Ice is a solid, and like most solid forms of liquid substances, it is expected to be denser than its liquid form. How does one then explain the curious phenomenon of ice floating on water?
The primary reason why ice floats on water is due to its lower relative density as compared to water. This relatively lower density is a result of hydrogen bonds present within the structure of both water and ice.
In water, each oxygen can form a total of four bonds-two of which are intramolecular covalent bonds between the two hydrogen and oxygen atom, forming the basic structure of water; the other two being the two intermolecular hydrogen bonds between the two sets of lone pairs on oxygen and hydrogen atoms on other water molecules. This gives rise to a highly ordered, rigid lattice of water molecules held together by strong hydrogen bonds.
When water freezes, individual molecules lose heat energy, and hence lose their kinetic energy to vibrate along their fixed positions as well. The effect of the intermolecular hydrogen bonds hence becomes more dominant, as the individual water molecules do not have enough energy to break free of these hydrogen bonds binding the water molecules together. The highly ordered structure of water hence becomes increasingly rigid, with water molecules being fixed together in their positions due to the hydrogen bonds, preventing the individual water molecules from moving too close to one another. This creates a very "open" structure, in which air spaces are created between the water molecules due to the rigid hydrogen bonds between water molecules. These air spaces become much bigger and much more significant as the structure of water grows increasingly rigid with dropping temperature. As water freezes into ice at 0 ºC, the air spaces between the water molecules take up significant space, resulting in a lower amount of water molecules per unit volume of ice, explaining ice's lower density (0.917 g/dm3) as compared to water (0.9998 g/dm3).
Conversely, when ice melts, the increasing heat energy supplied to the water molecules causes the molecules to gain in translational kinetic energy, allowing them to vibrate in their fixed positions along the lattice. Within the temperature ranges of 0ºC to 4ºC, some of these molecules gain enough energy to break free from the hydrogen bonds, causing them to "fall" into the air spaces within the molecules. The volume of air spaces become less and less significant, resulting in an increasing density of ice as it melts.
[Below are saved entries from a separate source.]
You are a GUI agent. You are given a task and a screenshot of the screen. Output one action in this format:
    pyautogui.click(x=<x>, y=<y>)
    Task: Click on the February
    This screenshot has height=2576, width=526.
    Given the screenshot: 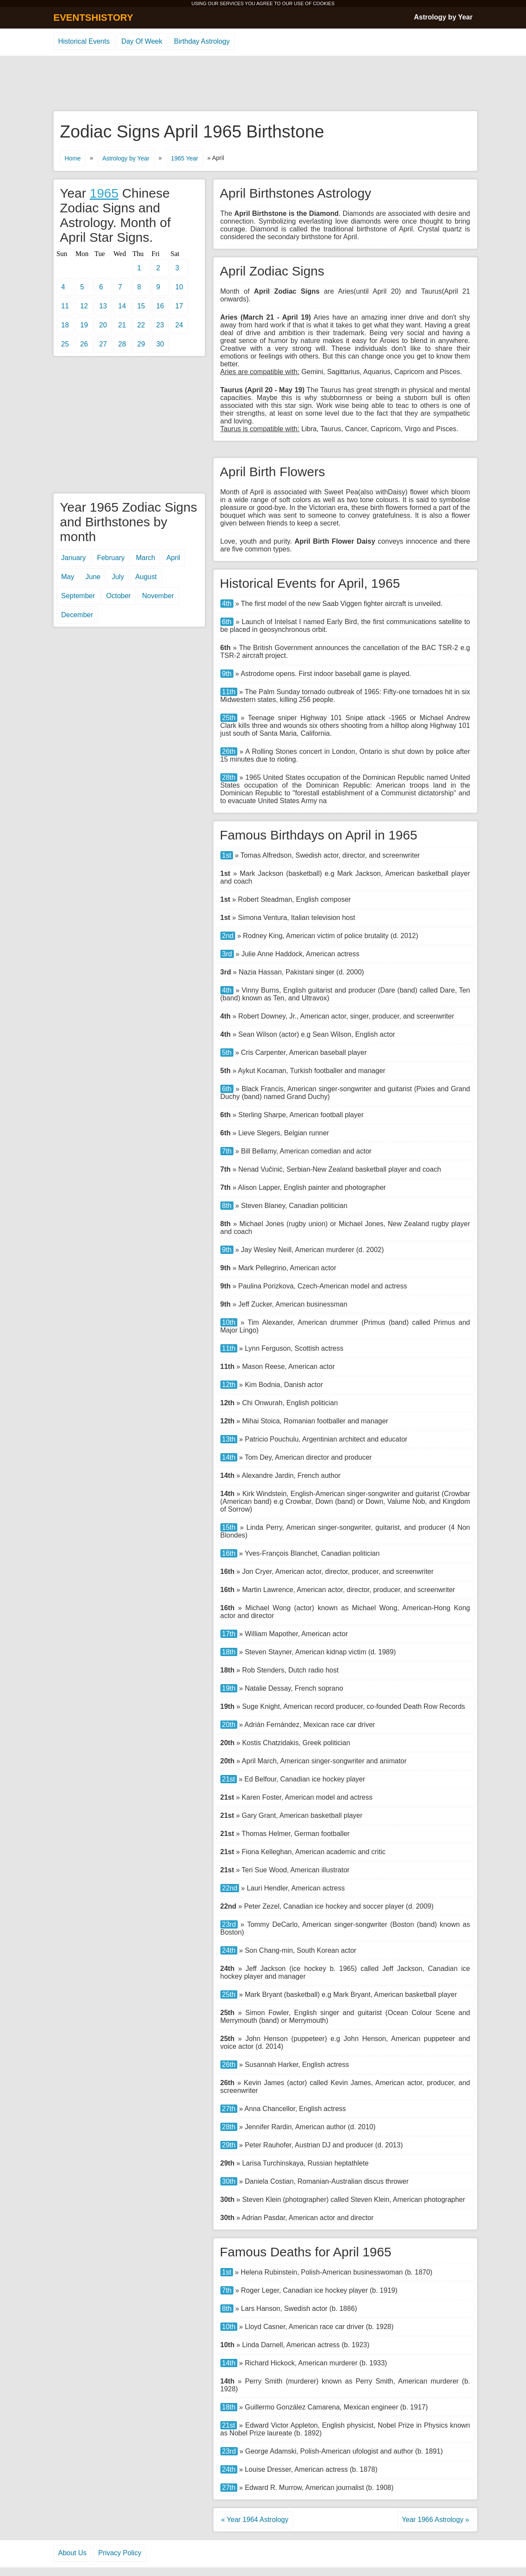 What is the action you would take?
    pyautogui.click(x=110, y=557)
However, it is important to note that this trend of increasing density is only predominant during the temperatures of 0ºC to 4ºC. After 4ºC, thermoexpansion predominates, where increasing temperature causes individual water molecules to gain enough energy to break free of intermolecular forces of attraction completely, causing them to move further from one another with increasing temperature. This causes decreasing density with increasing temperature. The same processes apply when water is cooled; thermocontraction occurs, resulting in a higher density of water due to decreasing temperature up to a temperature of 4ºC, between 4ºC to 0ºC, water molecules begin fixing themselves in rigid positions as ice, resulting in the abovementioned decrease in density. When water is completely frozen as ice, and cooled to below 0ºC, thermocontraction again takes precedence, with the density of ice increasing with a lower temperature. (e.g. Ice at 0ºC has a density of 0.917g/dm3, whereas Ice IX, or ice cooled to -100ºC, has a density of 1.16 g/dm3)
It is important to note that the processes of thermocontraction and thermoexpansion occur throughout the cooling and heating processes of water, where temperature change is directly proportional to change in water density. It is only between the temperature ranges of 0ºC to 4ºC where the rigid ordered structure of the hydrogen bonds in water molecules predominates, resulting in an inversely proportional relationship between temperature and density at those temperatures.
The lower density of ice (at 0ºC) with respect to water hence explains why ice floats on water.